I now have, to serve as Killer Moth's backup gang, World Public Enemies No. 1, 2, & 3!
|They are quite uncannily accurate, actually.|
The World Public Enemies -- Dragon Fly, Silken Spider, and Tiger Moth -- are the three greatest female villains who never existed. There were introduced (see below) in Batman #181 (June 1966) solely as literary devices in Poison Ivy's first story; jealous of their fame, she was inspired to commit a very public crime spree in which she kicked their patooties, and Batman's, too.
|Pictured at lower right: meeting of the Gotham City Art and Accountancy Aficionados Association.|
Later writers very cleverly created a new backstory for them: that they were merely actress/models hired for the pop art exhibit as concept villains who represented the allure of costumed villains as celebrities. They then turned to crime AFTER being attacked by Poison Ivy and typecast as bad gals.
|Here they are fighting Nightwing. Like ya do.|
These customs sit on the following dials:
|Because, I mean... what ELSE are you going to do with a Falcone Bodyguard figure?|
|Sneak, sneak, sneak!|
|Naturally, let "Killer Moth" replace "Tony Stark" in the above. Because if Killer Moth were a Marvel character, he'd already have three movies.|
And they make a great gang for Killer Moth:
|If only Killer Moth were actually this cool.|
and his Mothmobile:
|Ha-ha-ha-ha, ha-ha-ha-ha, ha-ha-ha-ha, ha-ha-ha-ha--KILLER MOTH!|
Now that I have them, I didn't want to pit KM and the Bug Babes against Batman right away, because, frankly, I wanted the game to last longer than that. And who better when you need a hero that will take forever (and sometimes still not succeed) to defeat Z-grade villains than...GREEN ARROW and The Kid Who Tags Along With Him? They were aided by a Gotham Cop driving a GCPD police cruiser, who did the grubby work of taking down the Mothmobile.

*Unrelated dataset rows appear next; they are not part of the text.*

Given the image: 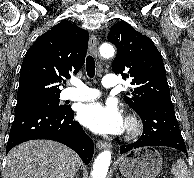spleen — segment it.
<instances>
[{"mask_svg":"<svg viewBox=\"0 0 194 178\" xmlns=\"http://www.w3.org/2000/svg\"><path fill=\"white\" fill-rule=\"evenodd\" d=\"M171 172L174 174V178H188L187 165L182 159H178L172 164Z\"/></svg>","mask_w":194,"mask_h":178,"instance_id":"spleen-1","label":"spleen"}]
</instances>
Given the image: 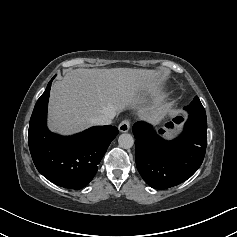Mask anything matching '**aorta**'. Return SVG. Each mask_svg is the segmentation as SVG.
Segmentation results:
<instances>
[{
	"label": "aorta",
	"instance_id": "obj_1",
	"mask_svg": "<svg viewBox=\"0 0 237 237\" xmlns=\"http://www.w3.org/2000/svg\"><path fill=\"white\" fill-rule=\"evenodd\" d=\"M119 146L123 149H130L134 145V139L132 135L123 133L118 138Z\"/></svg>",
	"mask_w": 237,
	"mask_h": 237
}]
</instances>
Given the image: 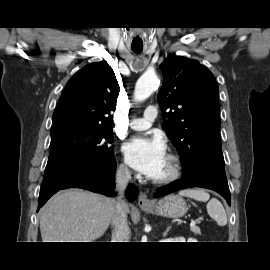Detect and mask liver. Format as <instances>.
I'll return each mask as SVG.
<instances>
[{
	"label": "liver",
	"mask_w": 270,
	"mask_h": 270,
	"mask_svg": "<svg viewBox=\"0 0 270 270\" xmlns=\"http://www.w3.org/2000/svg\"><path fill=\"white\" fill-rule=\"evenodd\" d=\"M115 204L113 198L80 189L59 192L42 209L43 242H93L107 230Z\"/></svg>",
	"instance_id": "liver-1"
}]
</instances>
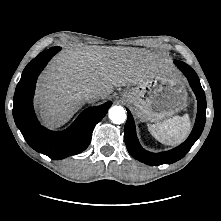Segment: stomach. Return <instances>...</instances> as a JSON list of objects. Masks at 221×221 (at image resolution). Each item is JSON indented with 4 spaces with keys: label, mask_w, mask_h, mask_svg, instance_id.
<instances>
[{
    "label": "stomach",
    "mask_w": 221,
    "mask_h": 221,
    "mask_svg": "<svg viewBox=\"0 0 221 221\" xmlns=\"http://www.w3.org/2000/svg\"><path fill=\"white\" fill-rule=\"evenodd\" d=\"M121 97L133 106L142 121L149 122L170 117L187 104L183 81L169 71L160 72L136 87L124 90Z\"/></svg>",
    "instance_id": "stomach-1"
}]
</instances>
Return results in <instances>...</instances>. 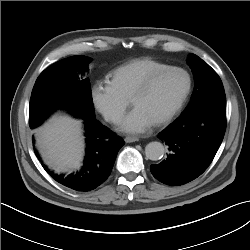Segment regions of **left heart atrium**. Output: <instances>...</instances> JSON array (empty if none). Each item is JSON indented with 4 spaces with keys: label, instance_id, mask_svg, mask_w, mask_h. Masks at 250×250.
Instances as JSON below:
<instances>
[{
    "label": "left heart atrium",
    "instance_id": "left-heart-atrium-1",
    "mask_svg": "<svg viewBox=\"0 0 250 250\" xmlns=\"http://www.w3.org/2000/svg\"><path fill=\"white\" fill-rule=\"evenodd\" d=\"M153 124L154 122L142 109L134 107L122 121L121 130L128 133H142L148 130Z\"/></svg>",
    "mask_w": 250,
    "mask_h": 250
}]
</instances>
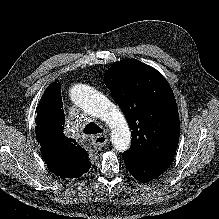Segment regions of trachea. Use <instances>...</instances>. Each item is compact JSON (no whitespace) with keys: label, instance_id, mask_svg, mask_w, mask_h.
<instances>
[{"label":"trachea","instance_id":"1","mask_svg":"<svg viewBox=\"0 0 219 219\" xmlns=\"http://www.w3.org/2000/svg\"><path fill=\"white\" fill-rule=\"evenodd\" d=\"M84 132L86 134H99L102 133L103 130L95 122H90L85 126Z\"/></svg>","mask_w":219,"mask_h":219}]
</instances>
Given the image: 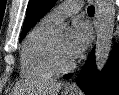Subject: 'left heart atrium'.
<instances>
[{"mask_svg":"<svg viewBox=\"0 0 119 95\" xmlns=\"http://www.w3.org/2000/svg\"><path fill=\"white\" fill-rule=\"evenodd\" d=\"M91 38L89 26L79 20L73 22L70 35L66 42V53L72 59L80 57L85 51Z\"/></svg>","mask_w":119,"mask_h":95,"instance_id":"1","label":"left heart atrium"}]
</instances>
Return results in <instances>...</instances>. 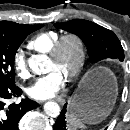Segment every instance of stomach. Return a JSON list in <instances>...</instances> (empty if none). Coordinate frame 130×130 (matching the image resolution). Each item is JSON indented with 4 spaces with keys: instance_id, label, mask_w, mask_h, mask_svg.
I'll return each instance as SVG.
<instances>
[{
    "instance_id": "obj_1",
    "label": "stomach",
    "mask_w": 130,
    "mask_h": 130,
    "mask_svg": "<svg viewBox=\"0 0 130 130\" xmlns=\"http://www.w3.org/2000/svg\"><path fill=\"white\" fill-rule=\"evenodd\" d=\"M89 80L98 86L92 87L91 92H86ZM104 82H108V85L102 86ZM116 97L117 83L114 75L108 69L100 67L82 82L79 93L71 101L70 114L84 123H97L111 112Z\"/></svg>"
}]
</instances>
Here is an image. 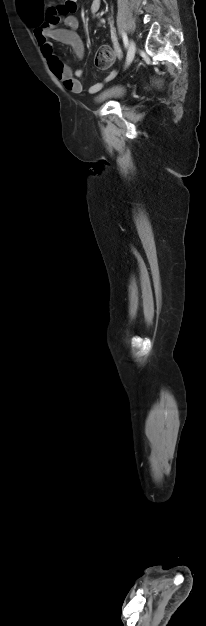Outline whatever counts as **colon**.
Here are the masks:
<instances>
[{"mask_svg":"<svg viewBox=\"0 0 206 626\" xmlns=\"http://www.w3.org/2000/svg\"><path fill=\"white\" fill-rule=\"evenodd\" d=\"M114 58V49L108 45H104L99 49L96 55L95 64L99 69L105 70L112 65Z\"/></svg>","mask_w":206,"mask_h":626,"instance_id":"obj_1","label":"colon"}]
</instances>
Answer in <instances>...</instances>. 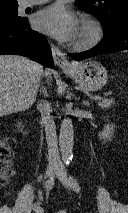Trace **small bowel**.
Here are the masks:
<instances>
[{"mask_svg":"<svg viewBox=\"0 0 128 213\" xmlns=\"http://www.w3.org/2000/svg\"><path fill=\"white\" fill-rule=\"evenodd\" d=\"M35 211H40V207L36 206L35 208ZM38 213V212H37ZM40 213V212H39Z\"/></svg>","mask_w":128,"mask_h":213,"instance_id":"small-bowel-1","label":"small bowel"}]
</instances>
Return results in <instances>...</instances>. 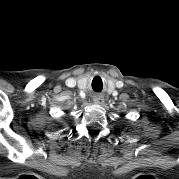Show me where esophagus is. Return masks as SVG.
I'll return each mask as SVG.
<instances>
[{
  "label": "esophagus",
  "instance_id": "34e87169",
  "mask_svg": "<svg viewBox=\"0 0 179 179\" xmlns=\"http://www.w3.org/2000/svg\"><path fill=\"white\" fill-rule=\"evenodd\" d=\"M93 100H94V102H95L96 104H103V103H104V98H103V96L100 95V94H96V95L94 96Z\"/></svg>",
  "mask_w": 179,
  "mask_h": 179
}]
</instances>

I was playing with the special rules that allow villains to gain points by 'escaping with loot' rather than just by kayoing heroes (because DC criminals like to actually STEAL stuff, not just attack Spider-Man). Naturally, Killer Moth had the biggest swag and made it off the board after Green Arrow cracked his rib with a boxing glove arrow. Tiger Moth hung around to duke it out with GA, while KM, limbs flailing no doubt, limped back to the Mothcave. Speedy almost took out an unwary Silken Spider, but Dragon Fly took him out with a few well placed kidney jabs.
Oh! And speaking of the Mothcave, I decided to celebrate this Battle of the Batman Knockoffs with a commemorative custom Heroclix map for EACH of them. Behold, then.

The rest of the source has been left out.